**INSTRUCTIONS TO FOLLOW**.
Scan the records below for the word "справиться". Copy each line where it appears.

**EXTRACTED ENTRIES**.
....

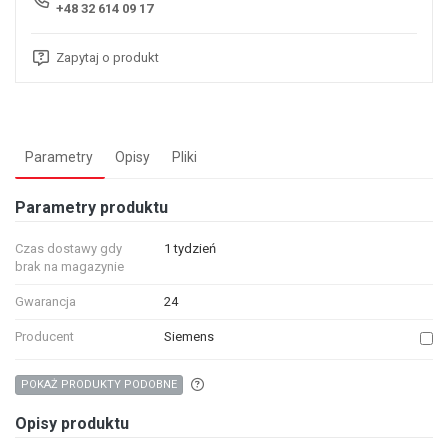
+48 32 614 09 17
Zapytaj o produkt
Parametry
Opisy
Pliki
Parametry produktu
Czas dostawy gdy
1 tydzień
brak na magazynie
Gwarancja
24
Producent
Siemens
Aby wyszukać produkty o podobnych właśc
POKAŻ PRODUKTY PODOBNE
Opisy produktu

....

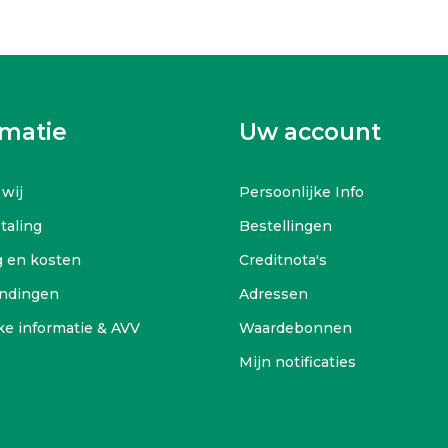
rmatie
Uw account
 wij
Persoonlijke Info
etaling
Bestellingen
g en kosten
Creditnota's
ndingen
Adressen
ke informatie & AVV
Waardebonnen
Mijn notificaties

....

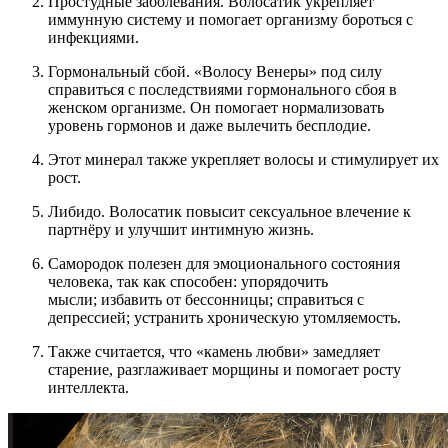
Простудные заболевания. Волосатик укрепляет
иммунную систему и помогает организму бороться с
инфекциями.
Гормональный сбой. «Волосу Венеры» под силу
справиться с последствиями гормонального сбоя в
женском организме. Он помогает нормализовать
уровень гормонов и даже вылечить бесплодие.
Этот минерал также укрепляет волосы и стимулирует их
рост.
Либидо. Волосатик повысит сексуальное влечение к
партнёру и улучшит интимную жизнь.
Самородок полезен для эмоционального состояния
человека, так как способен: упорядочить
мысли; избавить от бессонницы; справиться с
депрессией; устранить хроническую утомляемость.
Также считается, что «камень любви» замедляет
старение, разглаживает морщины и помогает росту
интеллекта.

....

**PROBLEM SOLUTION**.
справиться с последствиями гормонального сбоя в
мысли; избавить от бессонницы; справиться с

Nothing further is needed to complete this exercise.